▶ _Dataset records_:
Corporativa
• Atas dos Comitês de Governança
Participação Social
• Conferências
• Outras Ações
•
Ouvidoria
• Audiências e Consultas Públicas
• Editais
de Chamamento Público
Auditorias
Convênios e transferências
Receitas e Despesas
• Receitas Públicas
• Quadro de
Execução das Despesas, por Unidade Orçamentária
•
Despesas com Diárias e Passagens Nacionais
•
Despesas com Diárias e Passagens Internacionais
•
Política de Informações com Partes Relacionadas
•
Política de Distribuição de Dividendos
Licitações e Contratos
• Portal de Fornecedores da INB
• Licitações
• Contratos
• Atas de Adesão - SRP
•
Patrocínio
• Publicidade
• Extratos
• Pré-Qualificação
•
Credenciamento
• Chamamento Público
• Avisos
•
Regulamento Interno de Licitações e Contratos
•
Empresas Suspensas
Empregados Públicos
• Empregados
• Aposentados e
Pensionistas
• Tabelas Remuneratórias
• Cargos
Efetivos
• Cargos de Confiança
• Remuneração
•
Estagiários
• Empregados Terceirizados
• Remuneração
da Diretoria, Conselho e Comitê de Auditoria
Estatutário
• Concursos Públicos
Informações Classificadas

==

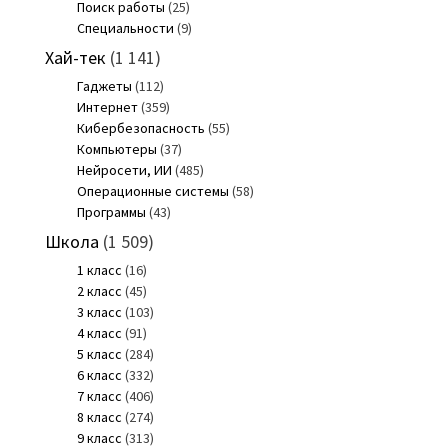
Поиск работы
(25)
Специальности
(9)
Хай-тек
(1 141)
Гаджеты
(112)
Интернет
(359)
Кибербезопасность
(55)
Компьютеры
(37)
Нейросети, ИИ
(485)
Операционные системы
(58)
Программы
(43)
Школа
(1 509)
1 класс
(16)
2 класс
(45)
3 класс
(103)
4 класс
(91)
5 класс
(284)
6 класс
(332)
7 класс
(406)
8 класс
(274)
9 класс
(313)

▶ _Requirement_: Which lines above include the word "Receitas"? Show each one.

▶ _Problem solution_:
Receitas e Despesas
• Receitas Públicas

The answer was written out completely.